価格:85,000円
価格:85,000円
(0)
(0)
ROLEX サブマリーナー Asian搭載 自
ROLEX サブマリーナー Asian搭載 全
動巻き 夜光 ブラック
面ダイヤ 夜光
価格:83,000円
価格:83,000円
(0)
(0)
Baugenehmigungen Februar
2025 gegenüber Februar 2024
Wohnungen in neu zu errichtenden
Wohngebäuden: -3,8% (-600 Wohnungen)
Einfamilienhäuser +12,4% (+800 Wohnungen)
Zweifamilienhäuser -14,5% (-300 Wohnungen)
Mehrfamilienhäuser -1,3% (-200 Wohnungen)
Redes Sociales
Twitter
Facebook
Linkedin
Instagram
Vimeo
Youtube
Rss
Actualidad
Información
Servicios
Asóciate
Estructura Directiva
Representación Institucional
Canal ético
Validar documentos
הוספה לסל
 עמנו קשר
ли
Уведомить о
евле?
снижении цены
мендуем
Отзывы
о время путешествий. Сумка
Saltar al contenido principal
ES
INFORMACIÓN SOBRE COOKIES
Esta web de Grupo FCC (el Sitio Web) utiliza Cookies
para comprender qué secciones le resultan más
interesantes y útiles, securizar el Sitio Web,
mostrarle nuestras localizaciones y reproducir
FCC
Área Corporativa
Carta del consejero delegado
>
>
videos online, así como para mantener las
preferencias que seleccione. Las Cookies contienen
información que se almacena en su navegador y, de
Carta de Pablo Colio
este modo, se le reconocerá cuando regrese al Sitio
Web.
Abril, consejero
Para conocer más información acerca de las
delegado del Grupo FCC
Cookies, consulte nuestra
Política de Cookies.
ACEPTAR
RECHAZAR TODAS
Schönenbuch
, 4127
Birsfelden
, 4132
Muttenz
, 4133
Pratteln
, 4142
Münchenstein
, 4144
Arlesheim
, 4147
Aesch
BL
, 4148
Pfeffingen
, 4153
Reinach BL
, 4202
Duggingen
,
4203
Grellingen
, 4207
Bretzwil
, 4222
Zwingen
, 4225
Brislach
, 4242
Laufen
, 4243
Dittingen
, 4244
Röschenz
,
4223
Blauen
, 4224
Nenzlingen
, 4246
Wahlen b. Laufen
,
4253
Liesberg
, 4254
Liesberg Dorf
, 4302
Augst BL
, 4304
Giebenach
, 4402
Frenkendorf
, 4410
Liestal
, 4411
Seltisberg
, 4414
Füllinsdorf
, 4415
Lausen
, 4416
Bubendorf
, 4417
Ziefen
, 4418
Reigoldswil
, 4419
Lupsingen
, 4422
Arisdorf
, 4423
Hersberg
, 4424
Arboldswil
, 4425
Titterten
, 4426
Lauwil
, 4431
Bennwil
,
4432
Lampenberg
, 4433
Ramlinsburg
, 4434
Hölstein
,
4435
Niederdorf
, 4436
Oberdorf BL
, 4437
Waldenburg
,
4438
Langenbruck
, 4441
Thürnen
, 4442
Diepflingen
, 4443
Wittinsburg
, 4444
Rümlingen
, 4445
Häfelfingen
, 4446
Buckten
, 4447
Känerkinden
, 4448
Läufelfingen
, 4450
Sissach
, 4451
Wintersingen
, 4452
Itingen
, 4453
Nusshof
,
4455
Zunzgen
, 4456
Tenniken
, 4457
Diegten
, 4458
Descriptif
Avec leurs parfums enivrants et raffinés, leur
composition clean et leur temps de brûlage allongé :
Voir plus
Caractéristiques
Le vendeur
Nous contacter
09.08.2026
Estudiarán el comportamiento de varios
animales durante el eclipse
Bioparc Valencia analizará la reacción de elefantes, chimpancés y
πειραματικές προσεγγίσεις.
=====
EXERCISE DIRECTIONS |
Where a line above contains the string "Carta", copy that line.

RESULT |
Carta del consejero delegado
Carta de Pablo Colio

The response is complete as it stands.